The defendants filed their answer and cross-petition claiming an interest in the land by virtue of a reservation in a deed executed by them, while they were the owners of the land, to A.C. Newman, through whom, by successive conveyances, the plaintiff received his title to the land.
The interest alleged to have been reserved in the land by the defendants, as shown by the deed, was "an undivided one-sixteenth interest in all oil or gas mined from said Premises." That reservation was recognized in subsequent conveyances by a similar but more specific reservation. The defendants alleged in their answer that it was the intention of both the defendants and their grantee, at the time the deed was executed, that the interest reserved was to be a one-half interest in all oil and gas mined from said premises instead of one-sixteenth as shown in the deed, and they asked that their deed be reformed accordingly. *272
The plaintiff alleged that the attempted reservation in the defendants deed was too indefinite to reserve any interest in the land, and that it was in conflict with the warranty in the deed.
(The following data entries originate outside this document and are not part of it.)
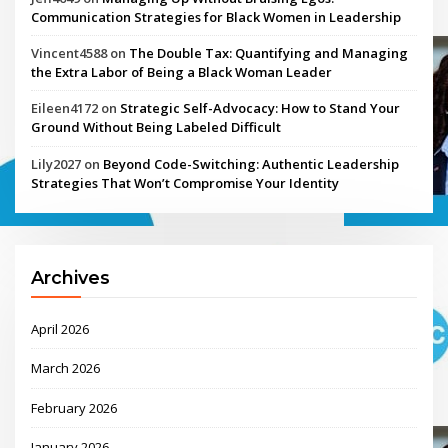
Communication Strategies for Black Women in Leadership
Vincent4588
on
The Double Tax: Quantifying and Managing
the Extra Labor of Being a Black Woman Leader
Eileen4172
on
Strategic Self-Advocacy: How to Stand Your
Ground Without Being Labeled Difficult
Lily2027
on
Beyond Code-Switching: Authentic Leadership
Strategies That Won’t Compromise Your Identity
Archives
April 2026
March 2026
February 2026
January 2026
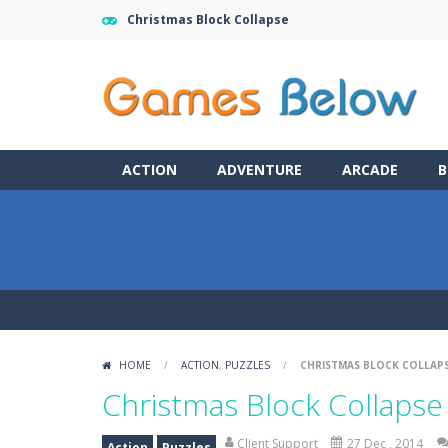
Christmas Block Collapse
ACTION
ADVENTURE
ARCADE
B
HOME
/
ACTION
,
PUZZLES
/
CHRISTMAS BLOCK COLLAP
Christmas Block Collapse
Client Support
27 Dec , 2014
Action
Puzzles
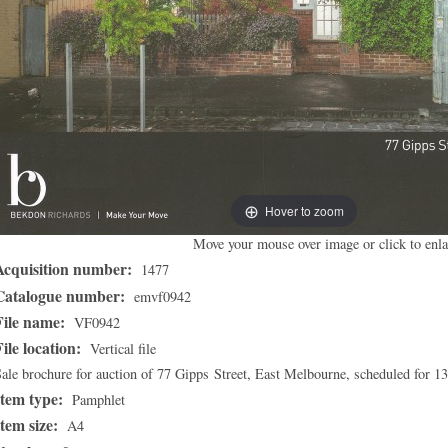
Hover to zoom
Move your mouse over image or click to enla
Acquisition number:
1477
Catalogue number:
emvf0942
File name:
VF0942
File location:
Vertical file
ale brochure for auction of 77 Gipps Street, East Melbourne, scheduled for 1
Item type:
Pamphlet
Item size:
A4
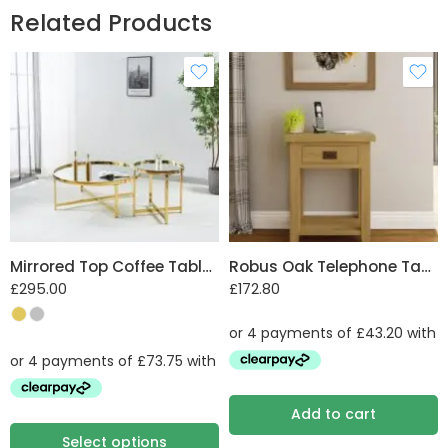
Related Products
practicality in perfect harmony. Upgrade your home
today with this exquisite addition from the Nico
family.
Assembled Dimensions W 2100 mm X H 850 mm X
D 830 mm
Mirrored Top Coffee Table with Steel Frame
Robus Oak Telephone Table with Drawer and She
£
295.00
£
172.80
Add to cart
Select options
Upon those issues the court rendered judgment for the defendants for a one-sixteenth interest in the oil and gas and other minerals under the lands described, but denied the defendants any relief on their cross-petition asking for the reformation of the deed. The defendants appealed to this court.
The brief of the plaintiffs in error does not conform in any respect to the requirements of rule 7 or rule 26 of the former rules of this court (rule 10, 1933). It is not apparent what questions of fact or law the defendants desire to have reviewed by this court. Upon the authority of the decisions of this court in Renfrow v. Ittleson,
The only relief asked for herein by the defendants, other than that granted by the court, was the reformation of the deed executed by them. Neither the pleadings nor the evidence produced, or attempted to be produced, would have justified such a judgment of the court.
It is not shown that the trial court committed error in refusing to hear testimony. The testimony offered could not have changed the result. No additional relief could have been granted the defendants under the pleadings and the evidence produced or offered.
Finding no error, the judgment of the trial court is affirmed.
RILEY, C. J., CULLISON, V. C. J., and SWINDALL, McNEILL, OSBORN, BAYLESS, BUSBY, and WELCH, JJ., concur.
Note. — See under (1) 2 Rawle C. L. 176; R. C. L. Perm. Supp. p. 360.